Information given START

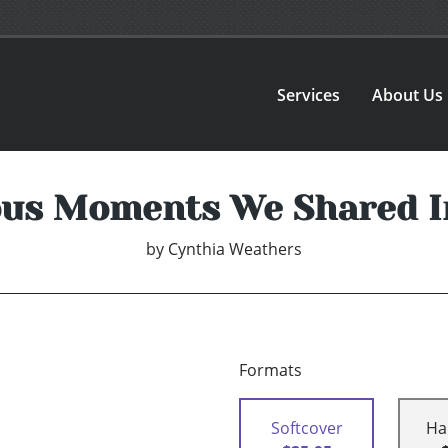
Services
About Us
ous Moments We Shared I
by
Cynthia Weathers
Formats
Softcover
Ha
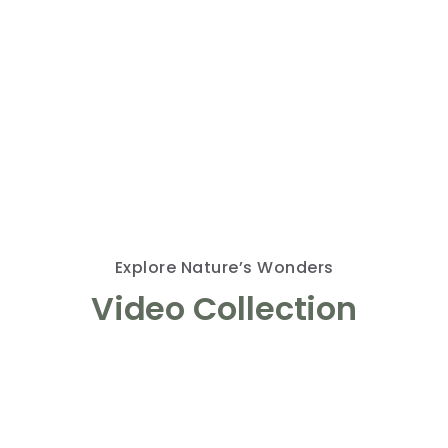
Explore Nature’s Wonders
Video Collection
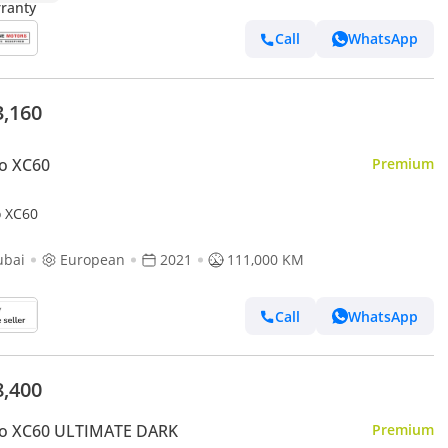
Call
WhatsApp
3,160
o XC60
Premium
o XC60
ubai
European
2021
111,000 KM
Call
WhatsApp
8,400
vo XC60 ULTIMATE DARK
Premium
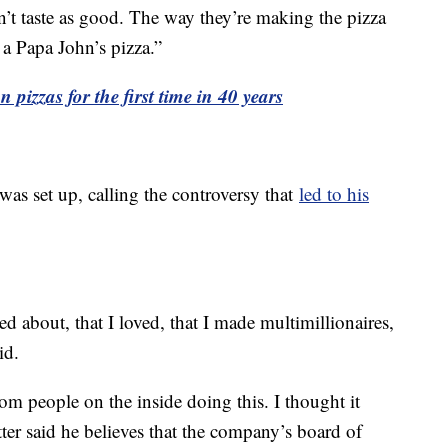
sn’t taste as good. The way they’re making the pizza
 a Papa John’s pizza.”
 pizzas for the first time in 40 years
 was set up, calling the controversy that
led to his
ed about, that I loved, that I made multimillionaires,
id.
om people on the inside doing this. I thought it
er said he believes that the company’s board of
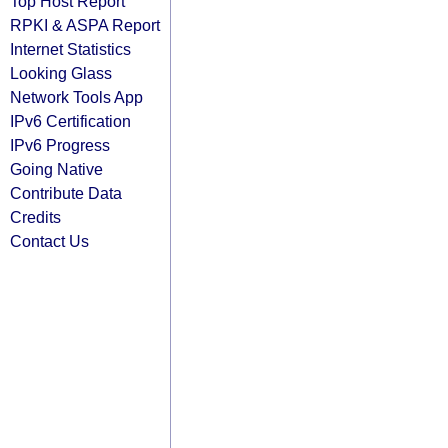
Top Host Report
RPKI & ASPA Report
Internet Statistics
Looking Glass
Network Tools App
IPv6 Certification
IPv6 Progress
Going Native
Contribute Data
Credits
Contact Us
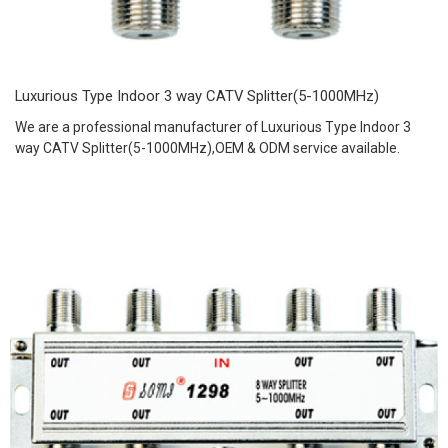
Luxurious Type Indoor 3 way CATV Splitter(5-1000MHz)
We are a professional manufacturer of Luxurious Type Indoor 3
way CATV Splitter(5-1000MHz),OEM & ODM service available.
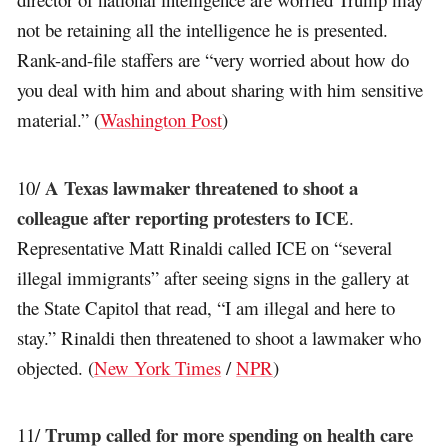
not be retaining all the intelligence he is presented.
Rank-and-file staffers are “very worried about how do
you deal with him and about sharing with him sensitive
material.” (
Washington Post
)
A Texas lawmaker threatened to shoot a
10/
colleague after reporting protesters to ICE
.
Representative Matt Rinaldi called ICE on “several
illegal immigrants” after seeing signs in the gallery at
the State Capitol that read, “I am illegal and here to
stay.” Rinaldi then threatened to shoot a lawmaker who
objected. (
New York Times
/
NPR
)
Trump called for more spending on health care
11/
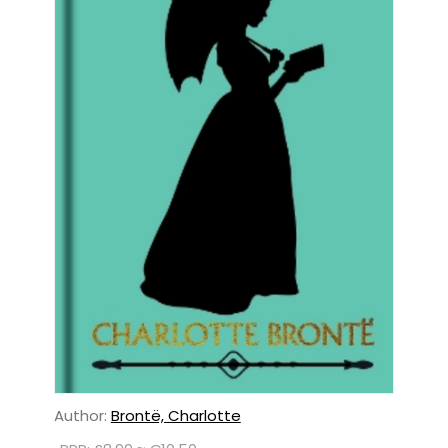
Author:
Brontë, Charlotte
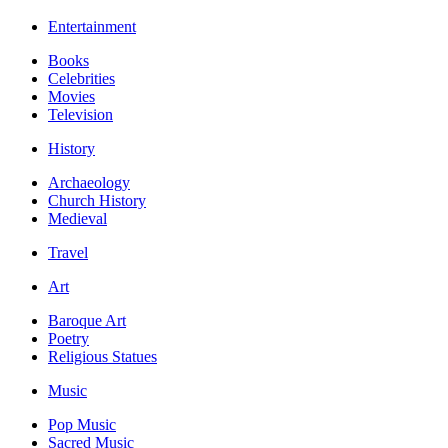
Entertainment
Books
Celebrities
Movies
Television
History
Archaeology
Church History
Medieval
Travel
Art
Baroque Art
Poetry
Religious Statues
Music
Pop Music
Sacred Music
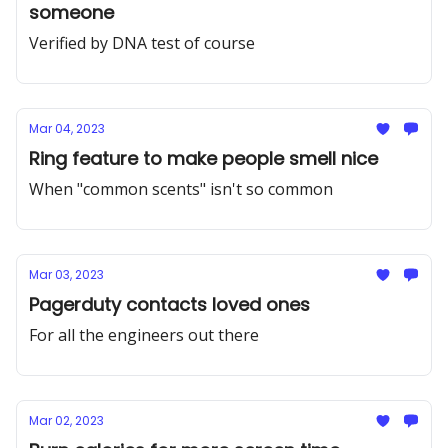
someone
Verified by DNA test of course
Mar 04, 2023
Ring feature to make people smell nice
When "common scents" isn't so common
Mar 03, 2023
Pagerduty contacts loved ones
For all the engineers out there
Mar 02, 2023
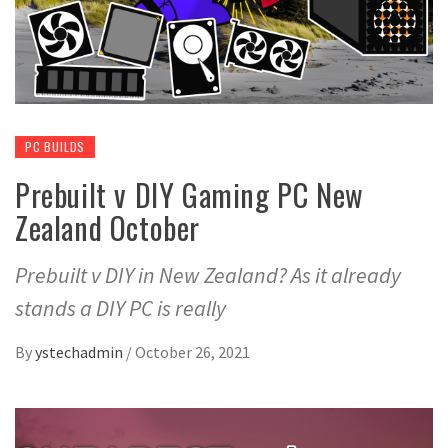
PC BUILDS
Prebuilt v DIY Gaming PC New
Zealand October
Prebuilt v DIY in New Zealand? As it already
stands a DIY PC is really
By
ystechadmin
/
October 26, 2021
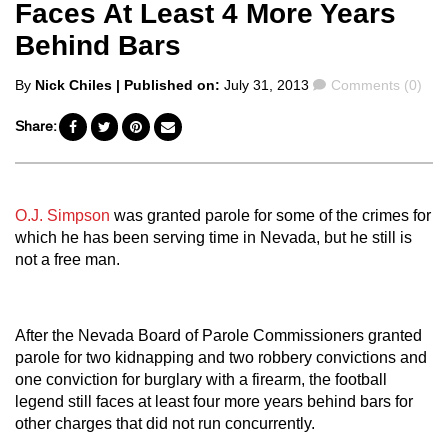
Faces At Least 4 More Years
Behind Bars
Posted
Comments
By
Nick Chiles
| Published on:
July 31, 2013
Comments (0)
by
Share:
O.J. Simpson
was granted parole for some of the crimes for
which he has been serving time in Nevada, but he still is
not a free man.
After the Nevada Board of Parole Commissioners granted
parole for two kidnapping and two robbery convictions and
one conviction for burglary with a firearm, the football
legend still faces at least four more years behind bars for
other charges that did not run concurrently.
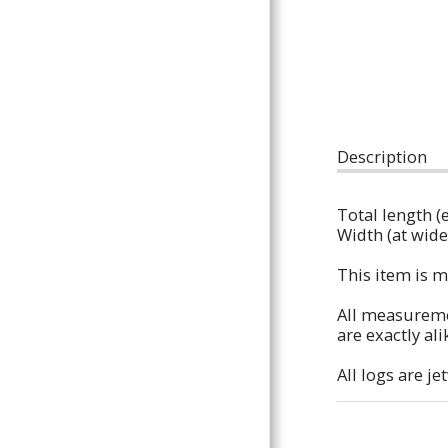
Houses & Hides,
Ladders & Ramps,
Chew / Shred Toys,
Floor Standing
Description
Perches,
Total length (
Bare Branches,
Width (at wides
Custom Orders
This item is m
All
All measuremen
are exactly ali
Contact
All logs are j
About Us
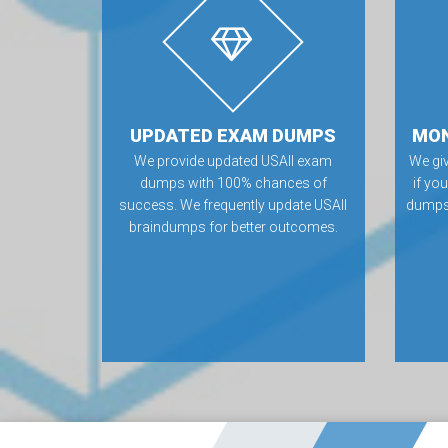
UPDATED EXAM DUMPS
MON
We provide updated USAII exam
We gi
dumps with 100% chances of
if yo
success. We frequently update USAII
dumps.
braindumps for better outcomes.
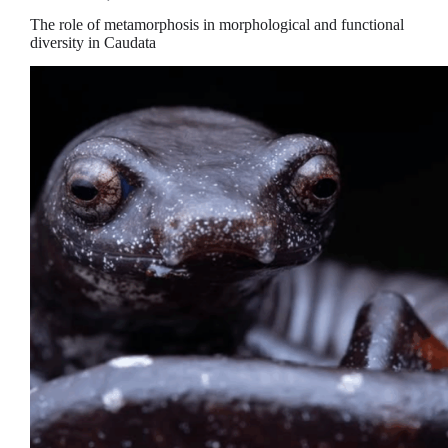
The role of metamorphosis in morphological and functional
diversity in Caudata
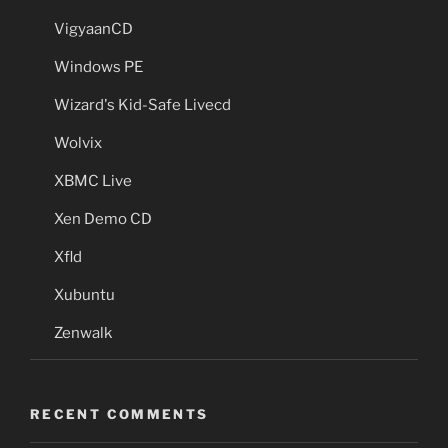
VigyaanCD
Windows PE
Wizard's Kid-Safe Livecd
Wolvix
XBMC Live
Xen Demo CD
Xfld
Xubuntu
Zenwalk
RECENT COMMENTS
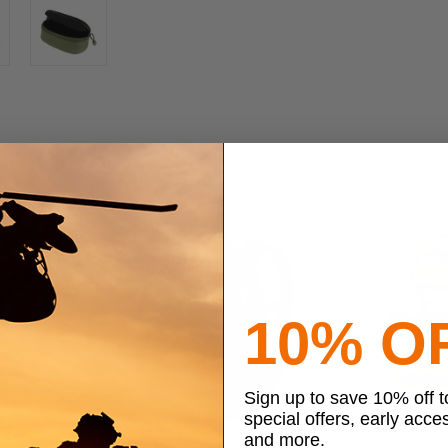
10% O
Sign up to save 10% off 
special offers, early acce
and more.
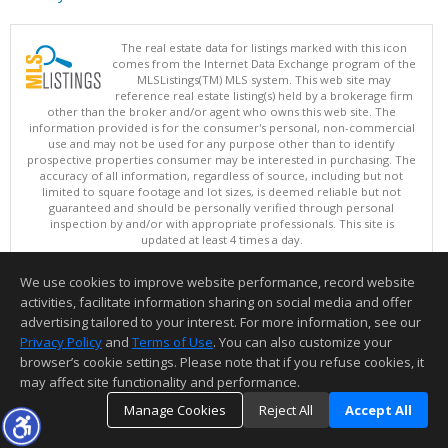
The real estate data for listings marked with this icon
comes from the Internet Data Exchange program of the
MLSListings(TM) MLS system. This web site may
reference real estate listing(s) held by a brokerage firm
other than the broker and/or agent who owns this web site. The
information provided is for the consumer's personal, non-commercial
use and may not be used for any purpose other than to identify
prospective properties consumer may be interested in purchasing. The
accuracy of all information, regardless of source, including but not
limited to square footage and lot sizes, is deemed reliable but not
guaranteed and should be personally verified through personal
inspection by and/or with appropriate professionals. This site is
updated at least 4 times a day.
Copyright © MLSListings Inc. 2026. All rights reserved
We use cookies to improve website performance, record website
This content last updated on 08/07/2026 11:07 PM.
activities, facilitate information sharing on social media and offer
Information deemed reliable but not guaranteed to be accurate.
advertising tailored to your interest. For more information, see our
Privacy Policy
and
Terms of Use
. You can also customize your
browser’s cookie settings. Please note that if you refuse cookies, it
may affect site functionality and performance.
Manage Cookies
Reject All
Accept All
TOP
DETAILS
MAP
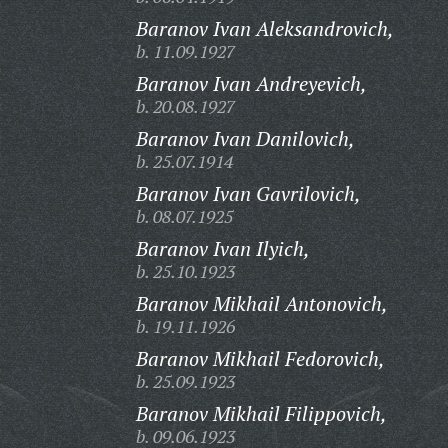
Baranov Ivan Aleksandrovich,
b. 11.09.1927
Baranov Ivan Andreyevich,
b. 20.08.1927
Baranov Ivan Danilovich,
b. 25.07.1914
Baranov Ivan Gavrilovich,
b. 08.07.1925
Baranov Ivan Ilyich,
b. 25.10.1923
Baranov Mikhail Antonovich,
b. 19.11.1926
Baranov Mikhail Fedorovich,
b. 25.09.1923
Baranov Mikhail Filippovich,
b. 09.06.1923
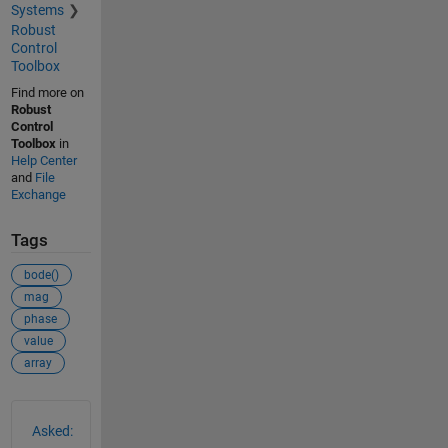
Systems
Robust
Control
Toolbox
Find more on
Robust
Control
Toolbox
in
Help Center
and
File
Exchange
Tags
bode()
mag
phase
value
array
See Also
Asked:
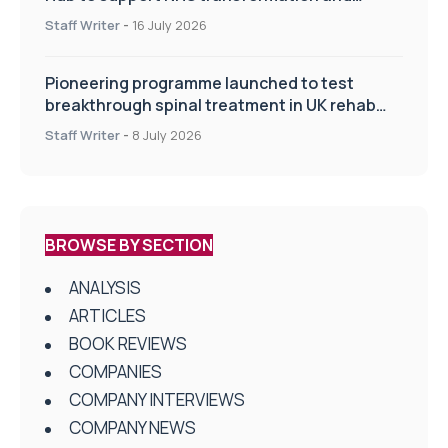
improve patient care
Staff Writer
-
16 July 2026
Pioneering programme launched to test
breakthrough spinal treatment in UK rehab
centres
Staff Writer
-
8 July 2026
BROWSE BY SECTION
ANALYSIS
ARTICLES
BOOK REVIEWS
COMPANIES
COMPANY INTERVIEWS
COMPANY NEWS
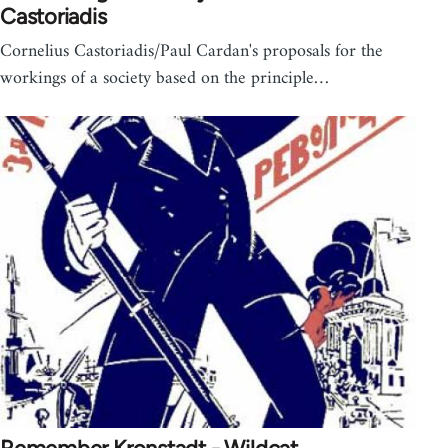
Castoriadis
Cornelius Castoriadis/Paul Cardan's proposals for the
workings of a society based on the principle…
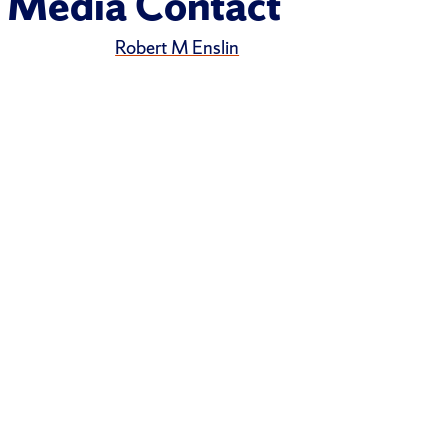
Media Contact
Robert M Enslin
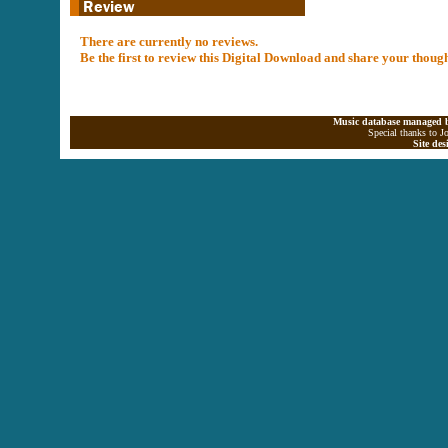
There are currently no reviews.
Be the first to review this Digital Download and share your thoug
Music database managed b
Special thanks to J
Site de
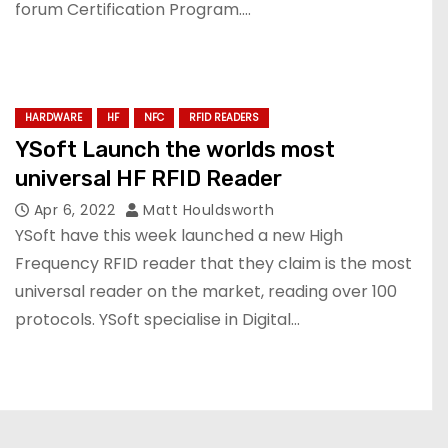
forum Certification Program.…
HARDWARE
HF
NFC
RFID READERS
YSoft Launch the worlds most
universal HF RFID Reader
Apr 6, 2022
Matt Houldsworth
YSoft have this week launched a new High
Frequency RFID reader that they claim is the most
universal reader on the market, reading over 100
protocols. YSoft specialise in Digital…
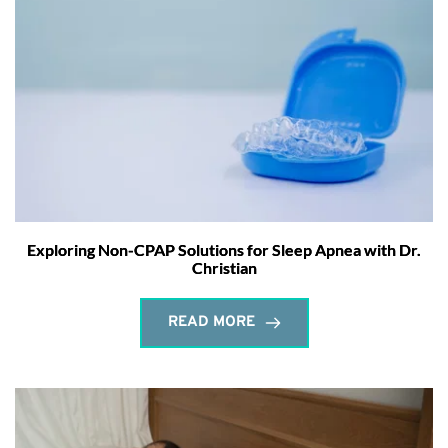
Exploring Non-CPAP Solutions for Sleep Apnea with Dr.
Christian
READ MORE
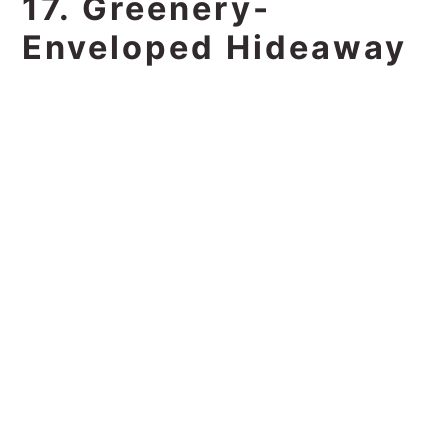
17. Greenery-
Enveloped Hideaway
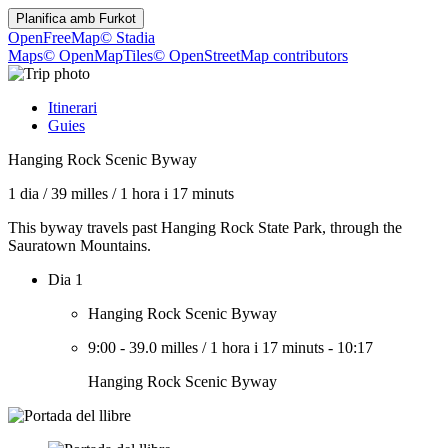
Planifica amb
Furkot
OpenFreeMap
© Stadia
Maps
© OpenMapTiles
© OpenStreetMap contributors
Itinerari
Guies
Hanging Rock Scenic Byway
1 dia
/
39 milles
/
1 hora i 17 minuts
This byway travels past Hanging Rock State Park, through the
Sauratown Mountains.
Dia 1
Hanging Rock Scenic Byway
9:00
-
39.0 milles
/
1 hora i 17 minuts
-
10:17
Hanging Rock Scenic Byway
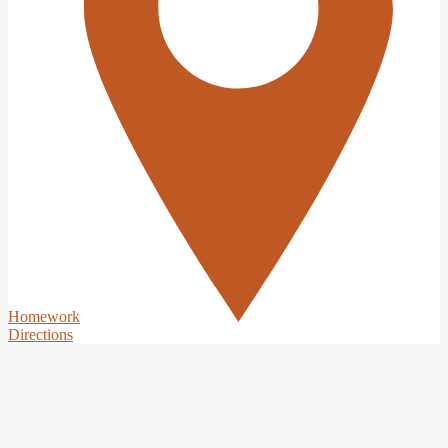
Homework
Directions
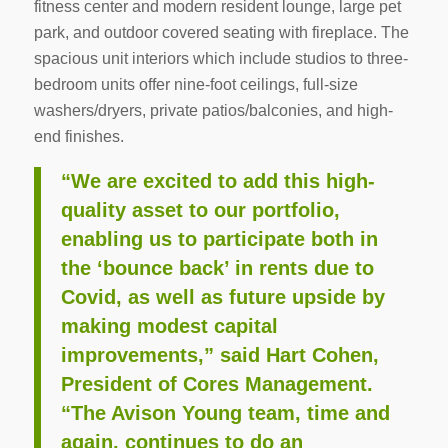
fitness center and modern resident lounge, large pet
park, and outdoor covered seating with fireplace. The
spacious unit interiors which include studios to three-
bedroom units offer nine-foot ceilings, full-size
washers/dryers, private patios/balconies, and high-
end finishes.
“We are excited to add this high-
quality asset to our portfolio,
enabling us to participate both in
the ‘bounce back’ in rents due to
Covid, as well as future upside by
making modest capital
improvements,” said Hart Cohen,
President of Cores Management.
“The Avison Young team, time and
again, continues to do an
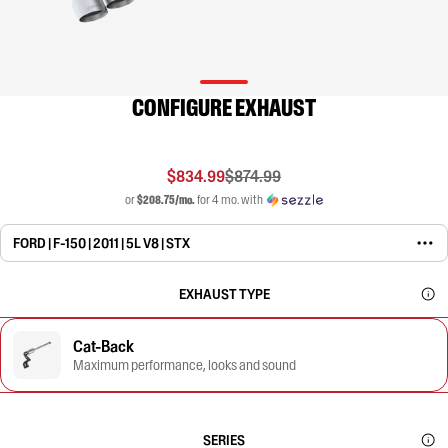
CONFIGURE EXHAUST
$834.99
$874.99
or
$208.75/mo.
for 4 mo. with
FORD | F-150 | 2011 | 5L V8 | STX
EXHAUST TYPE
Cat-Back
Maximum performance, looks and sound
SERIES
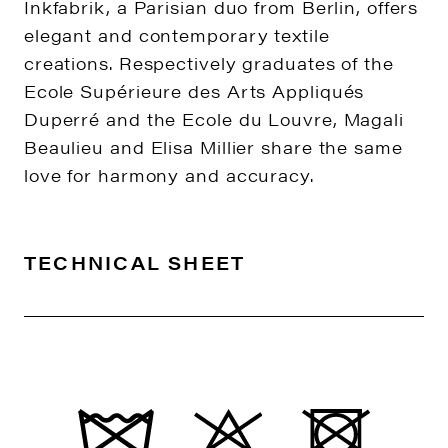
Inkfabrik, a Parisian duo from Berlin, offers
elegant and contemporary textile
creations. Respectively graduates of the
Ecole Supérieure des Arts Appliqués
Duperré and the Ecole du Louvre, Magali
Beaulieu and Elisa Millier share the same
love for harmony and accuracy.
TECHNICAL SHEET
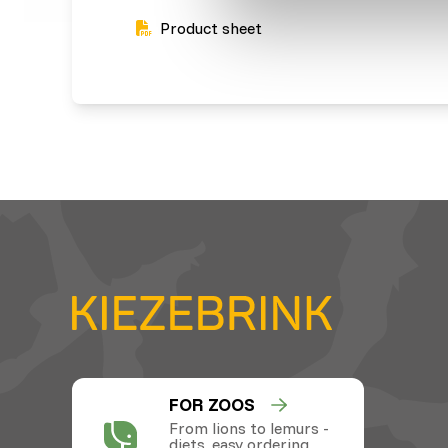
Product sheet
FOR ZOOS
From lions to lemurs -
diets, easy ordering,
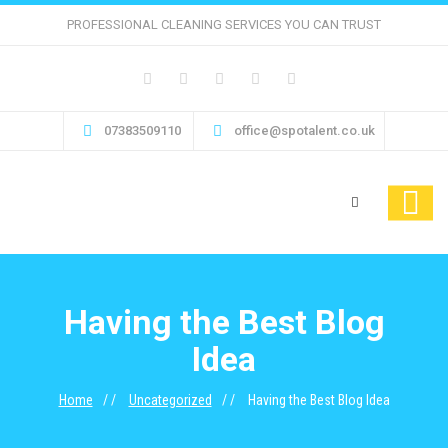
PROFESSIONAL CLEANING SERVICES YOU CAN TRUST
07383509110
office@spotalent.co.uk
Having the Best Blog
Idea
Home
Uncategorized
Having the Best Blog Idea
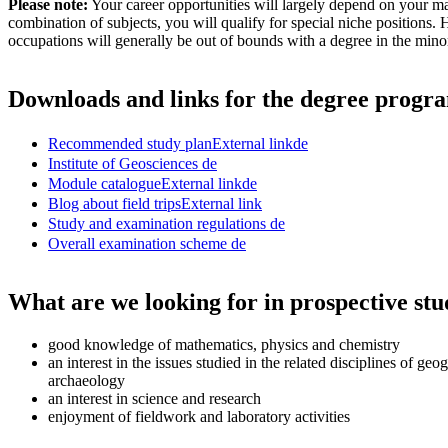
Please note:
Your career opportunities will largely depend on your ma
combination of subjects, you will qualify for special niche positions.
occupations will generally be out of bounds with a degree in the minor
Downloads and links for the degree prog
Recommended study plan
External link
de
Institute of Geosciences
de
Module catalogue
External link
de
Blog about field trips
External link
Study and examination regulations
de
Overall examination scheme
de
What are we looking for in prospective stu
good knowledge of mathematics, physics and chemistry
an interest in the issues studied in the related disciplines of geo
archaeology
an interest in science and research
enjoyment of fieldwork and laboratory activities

Information given END

Exercise instructions: Wherever a line of the data holds "illegal", copy that line.

Task answer:
illegal immigrants” after seeing signs in the gallery at
the State Capitol that read, “I am illegal and here to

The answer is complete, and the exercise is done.